You’ve probably already noticed this, but, uh, people are mad right now. Just as concerning as what is causing that anger is the fact that there seems to be no viable channels of recourse - no real way to hold the people responsible for making people mad accountable.
I’m not really here today to talk about the forces that got Donald Trump re-elected or why many people view the CEO killer as a folk hero. Instead, I’m here to talk about a scene in a film that encapsulates the decades-long dynamic that seems to have given rise to these troubling times.
Improbably, I’m referring to a moment in Ryusuke Hamaguchi’s Evil Does Not Exist. The film charts the efforts of real estate developers who want to build a luxury glamping site in a remote mountain community in Japan. The community is unspoiled - spring water collected by its residents is used in locally made udon noodles and children walk home from school through the forest. A glamping site nestled somewhere in it might seem like a low-impact addition to the community, but the locals don’t see it that way.
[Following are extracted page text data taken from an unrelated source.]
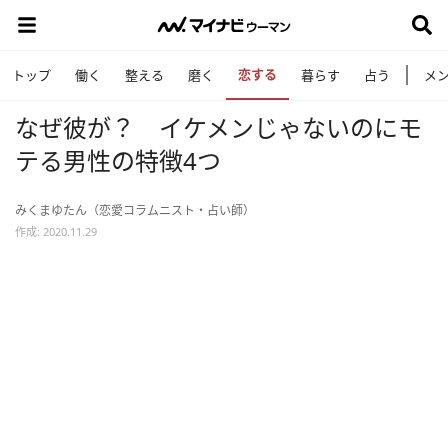
恋する
トップ
働く
整える
磨く
暮らす
占う
メ
なぜ彼が？ イケメンじゃないのにモ
テる男性の特徴4つ
みくまゆたん（恋愛コラムニスト・占い師）
作成: 2020.11.29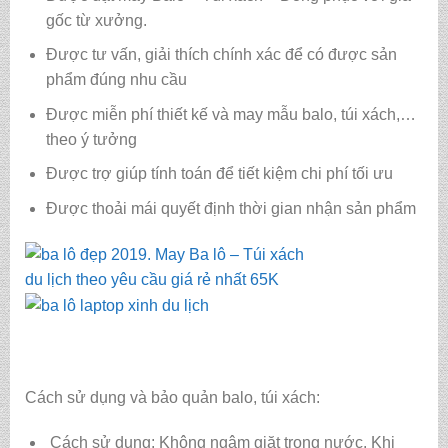
gốc từ xưởng.
Được tư vấn, giải thích chính xác để có được sản
phẩm đúng nhu cầu
Được miễn phí thiết kế và may mẫu balo, túi xách,…
theo ý tưởng
Được trợ giúp tính toán để tiết kiệm chi phí tối ưu
Được thoải mái quyết định thời gian nhận sản phẩm
Cách sử dụng và bảo quản balo, túi xách:
Cách sử dụng: Không ngâm giặt trong nước. Khi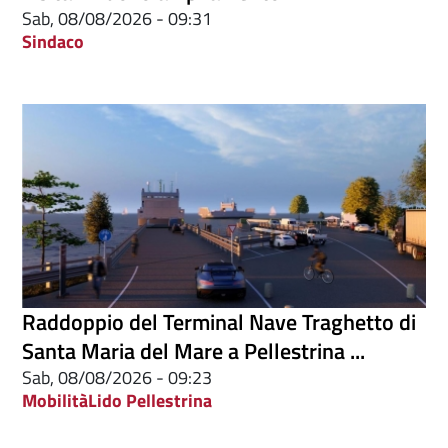
Sab, 08/08/2026 - 09:31
Sindaco
Raddoppio del Terminal Nave Traghetto di
Santa Maria del Mare a Pellestrina ...
Sab, 08/08/2026 - 09:23
Mobilità
Lido Pellestrina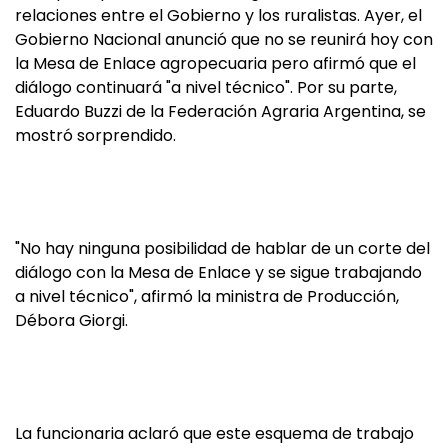
relaciones entre el Gobierno y los ruralistas. Ayer, el
Gobierno Nacional anunció que no se reunirá hoy con
la Mesa de Enlace agropecuaria pero afirmó que el
diálogo continuará "a nivel técnico". Por su parte,
Eduardo Buzzi de la Federación Agraria Argentina, se
mostró sorprendido.
"No hay ninguna posibilidad de hablar de un corte del
diálogo con la Mesa de Enlace y se sigue trabajando
a nivel técnico", afirmó la ministra de Producción,
Débora Giorgi.
La funcionaria aclaró que este esquema de trabajo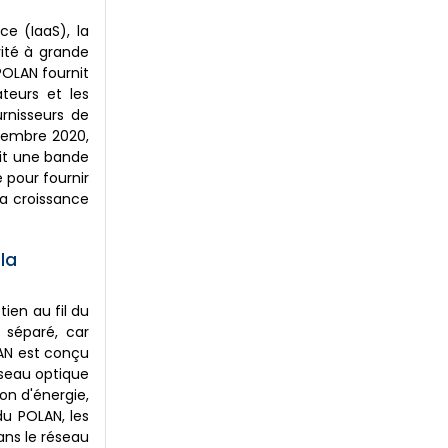
ce (IaaS), la
vité à grande
POLAN fournit
teurs et les
rnisseurs de
ovembre 2020,
nit une bande
 pour fournir
la croissance
la
ien au fil du
n séparé, car
LAN est conçu
éseau optique
on d'énergie,
du POLAN, les
ans le réseau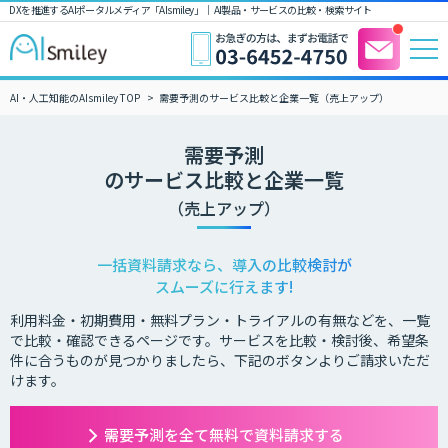
DXを推進するAIポータルメディア「AIsmiley」｜ AI製品・サービスの比較・検索サイト
AI・人工知能のAIsmiley TOP
需要予測のサービス比較と企業一覧（売上アップ）
需要予測
のサービス比較と企業一覧
（売上アップ）
一括資料請求なら、導入の比較検討が
スムーズに行えます!
利用料金・初期費用・無料プラン・トライアルの有無などを、一覧
で比較・確認できるページです。サービスを比較・検討後、希望条
件に合うものが見つかりましたら、下記のボタンよりご請求いただ
けます。
需要予測を全て無料で資料請求する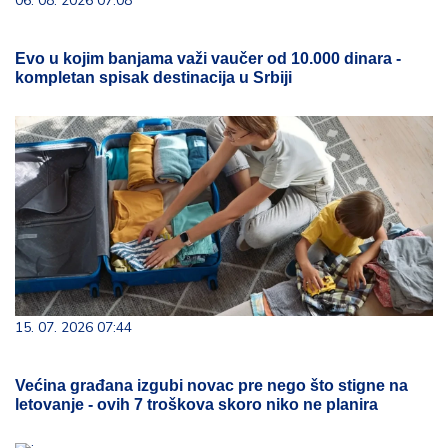
06. 08. 2026 07:08
Evo u kojim banjama važi vaučer od 10.000 dinara -
kompletan spisak destinacija u Srbiji
15. 07. 2026 07:44
Većina građana izgubi novac pre nego što stigne na
letovanje - ovih 7 troškova skoro niko ne planira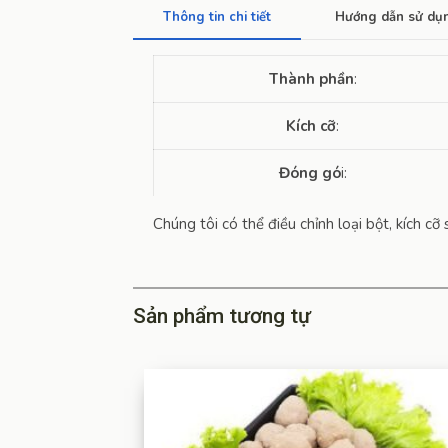
Thông tin chi tiết
Hướng dẫn sử dụ
Thành phần
:
Kích cỡ
:
Đóng gó
i:
Chúng tôi có thể điều chỉnh loại bột, kích 
Sản phẩm tương tự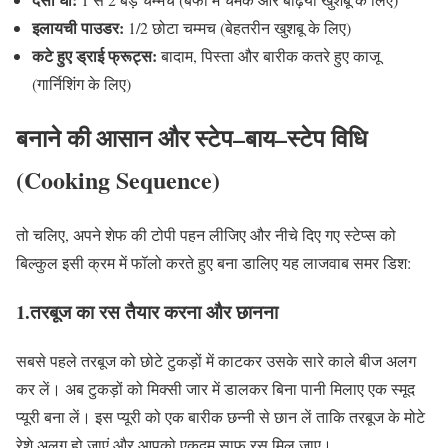
इलायची
पाउडर
:
1/2
छोटा चम्मच
(
बेहतरीन खुशबू के लिए
)
कटे
हुए
ड्राई
फ्रूट्स
:
बादाम
,
पिस्ता और बारीक कतरे हुए काजू
(
गार्निशिंग के लिए
)
बनाने
की
आसान
और
स्टेप
–
बाय
–
स्टेप
विधि
(Cooking Sequence)
तो चलिए
,
अपने शेफ की टोपी पहन लीजिए और नीचे दिए गए स्टेप्स को
बिल्कुल इसी क्रम में फॉलो करते हुए बना डालिए यह लाजवाब समर डिश
:
1.
तरबूज
का
रस
तैयार
करना
और
छानना
सबसे पहले तरबूज को छोटे टुकड़ों में काटकर उसके सारे काले बीज अलग
कर लें। अब टुकड़ों को मिक्सी जार में डालकर बिना पानी मिलाए एक स्मूद
प्यूरी बना लें। इस प्यूरी को एक बारीक छन्नी से छान लें ताकि तरबूज के मोटे
रेशे अलग हो जाएं और आपको एकदम साफ रस मिल जाए।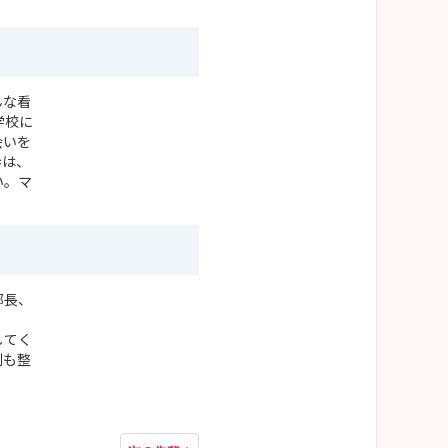
んな看
学校に
会いを
歩は、
い。マ
部長、
してく
制も整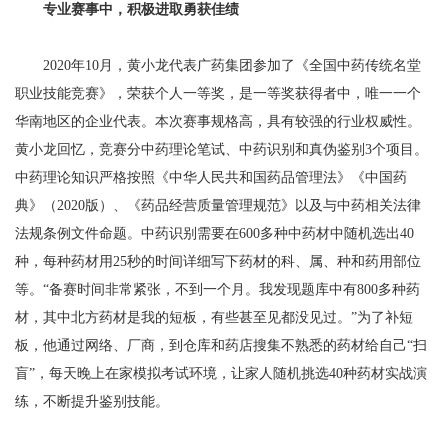
专业赛事中，积极进取勇获佳绩
2020年10月，黄小龙代表广药集团参加了《全国中药传统名堂
职业技能竞赛》，荣获个人一等奖，是一等奖获得者中，唯一一个
华南地区的企业代表。本次赛事规格高，具有较强的行业权威性。
黄小龙回忆，竞赛分中药理论笔试、中药识别和真伪鉴别3个项目。
中药理论知识严格按照《中华人民共和国药品管理法》《中国药
典》（2020版）、《药品经营质量管理规范》以及与中药相关法律
法规条例文件命题。中药识别需要在600多种中药材中随机选出40
种，每种药材用25秒的时间详细写下药材的科、属、种和药用部位
等。“备赛时间非常紧张，不到一个月。我发现题库中有800多种药
材，其中北方药材是我的短板，有些甚至见都没见过。”为了补短
板，他通过网络、厂商，到仓库和药店搜集不熟悉的药材给自己“扫
盲”，每天晚上在家模拟考试环境，让家人随机挑选40种药材实战演
练，不断提升鉴别技能。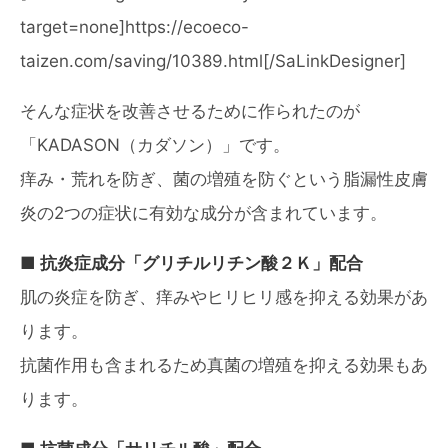
target=none]https://ecoeco-
taizen.com/saving/10389.html[/SaLinkDesigner]
そんな症状を改善させるために作られたのが
「KADASON（カダソン）」です。
痒み・荒れを防ぎ、菌の増殖を防ぐという脂漏性皮膚
炎の2つの症状に有効な成分が含まれています。
■ 抗炎症成分「グリチルリチン酸２Ｋ」配合
肌の炎症を防ぎ、痒みやヒリヒリ感を抑える効果があ
ります。
抗菌作用も含まれるため真菌の増殖を抑える効果もあ
ります。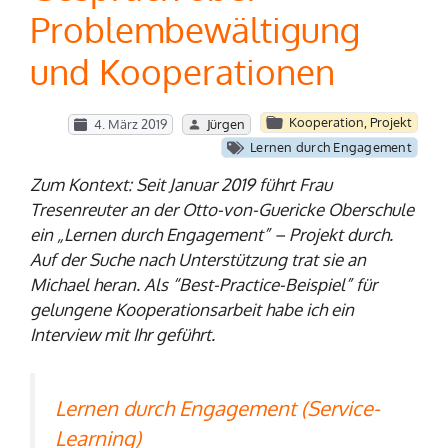
Problembewältigung
und Kooperationen
Kooperation
,
Projekt
4. März 2019
Jürgen
Lernen durch Engagement
Zum Kontext: Seit Januar 2019 führt Frau
Tresenreuter an der Otto-von-Guericke Oberschule
ein „Lernen durch Engagement” – Projekt durch.
Auf der Suche nach Unterstützung trat sie an
Michael heran. Als “Best-Practice-Beispiel” für
gelungene Kooperationsarbeit habe ich ein
Interview mit Ihr geführt.
Lernen durch Engagement (Service-
Learning)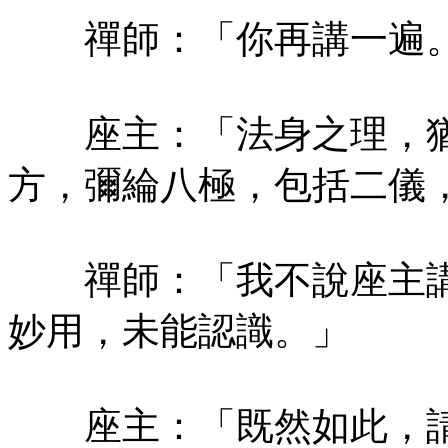
禪師：「你再講一遍
座主：「法身之理，猶
方，彌綸八極，包括二儀
禪師：「我不說座主講
妙用，未能認識。」
座主：「既然如此，請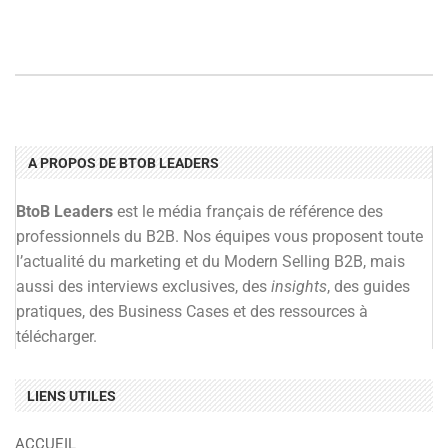
A PROPOS DE BTOB LEADERS
BtoB Leaders
est le média français de référence des
professionnels du B2B. Nos équipes vous proposent toute
l’actualité du marketing et du Modern Selling B2B, mais
aussi des interviews exclusives, des
insights
, des guides
pratiques, des Business Cases et des ressources à
télécharger.
LIENS UTILES
ACCUEIL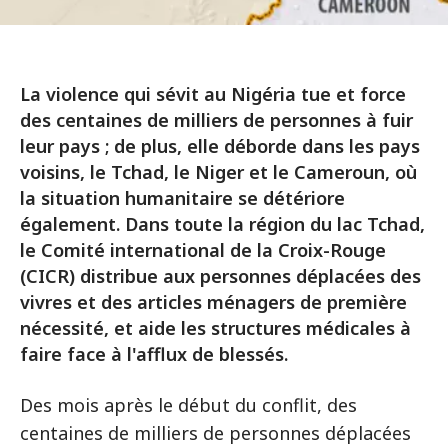
La violence qui sévit au Nigéria tue et force
des centaines de milliers de personnes à fuir
leur pays ; de plus, elle déborde dans les pays
voisins, le Tchad, le Niger et le Cameroun, où
la situation humanitaire se détériore
également. Dans toute la région du lac Tchad,
le Comité international de la Croix-Rouge
(CICR) distribue aux personnes déplacées des
vivres et des articles ménagers de première
nécessité, et aide les structures médicales à
faire face à l'afflux de blessés.
Des mois après le début du conflit, des
centaines de milliers de personnes déplacées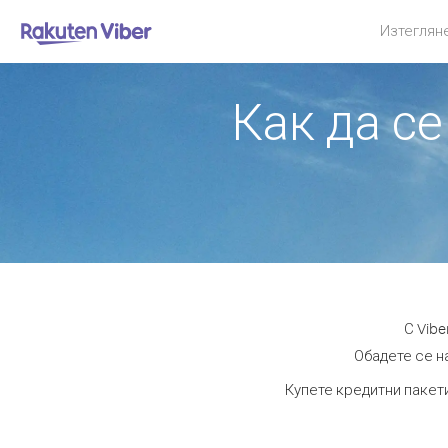
Изтеглян
Как да се
С Vibe
Обадете се на
Купете кредитни пакети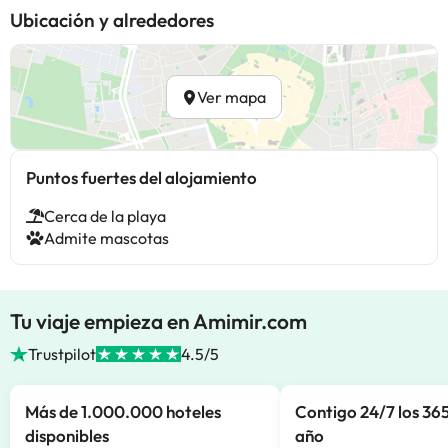
Ubicación y alrededores
Ver mapa
Puntos fuertes del alojamiento
Cerca de la playa
Admite mascotas
Tu viaje empieza en Amimir.com
Trustpilot
4.5/5
Más de 1.000.000 hoteles
Contigo 24/7 los 365
disponibles
año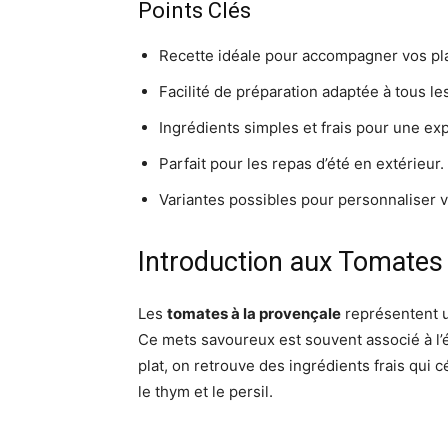
Points Clés
Recette idéale pour accompagner vos pla
Facilité de préparation adaptée à tous le
Ingrédients simples et frais pour une ex
Parfait pour les repas d’été en extérieur.
Variantes possibles pour personnaliser vo
Introduction aux Tomates 
Les
tomates à la provençale
représentent 
Ce mets savoureux est souvent associé à l’é
plat, on retrouve des ingrédients frais qui c
le thym et le persil.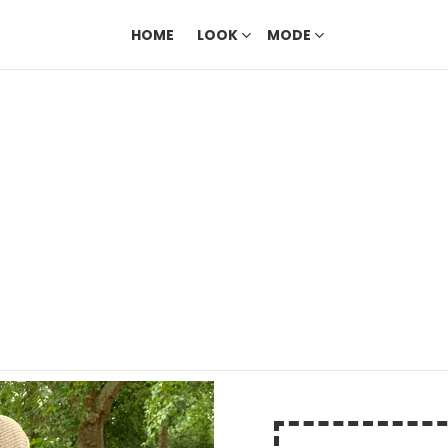
HOME
LOOK
MODE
This all comes to light during a seemingly banal scene in which the locals grill representatives of the real estate firm on their plans. It’s a town hall meeting - nothing more - but Hamaguchi lets it go and go and go, and the townspeople are quickly able to expose serious flaws in the plan. There are no plans to have a caretaker on site 24 hours a day, meaning city folk cutting loose could become quite disruptive. Far worse, the septic system is not adequate if the glamping site is at full capacity, and it is positioned in a place that could threaten a water supply so pure that residents can draw directly from it.
The residents are at once up in arms and diplomatic. The people sent to talk to them are middlemen. They have a video and platitudes and condescension. They collect notes for their boss and have no good answers - no answers at all - for the valid concerns being raised. Even so, an elder, and others in the crowd, seem willing to work with the developers, because what other choice do they have?
We’ve all been experiencing this for decades, so though Hamaguchi includes a follow-up scene where the middlemen share the townspeople’s concerns with their boss and the boss dismisses them almost, we hardly need confirmation that the fix is in.
Hamaguchi doesn’t pay this all off with an angry speech or revenge fantasy later in the film. Indeed, the townspeople go on with their lives, seemingly resigned to the fact that this glamping site will likely be ruinous. Instead, weird things start to happen. Everything is unbalanced, uncertain, and menacing - and mostly because these real estate developers won’t build a slightly larger septic system and put it in a less dangerous place. It’s absurd and short-sighted, and while the townspeople (mostly) aren’t angry, I was seething. I still am.
The truth is, we live in an age where powerful people piss on our legs every day and then tell us it’s raining. To be more accurate, they send other people - patsies - to deliver the forecast. We all know it, and it’s no mystery why people are so upset.
Hamaguchi’s Evil Does Not Exist doesn’t really deal in that anger directly. Instead, it deals in the consequences of what happens when that anger has no obvious path. No wonder streams feature so prominently as a metaphor and no wonder the film’s conclusion is so dream-like, strange and unsettling instead of satisfying.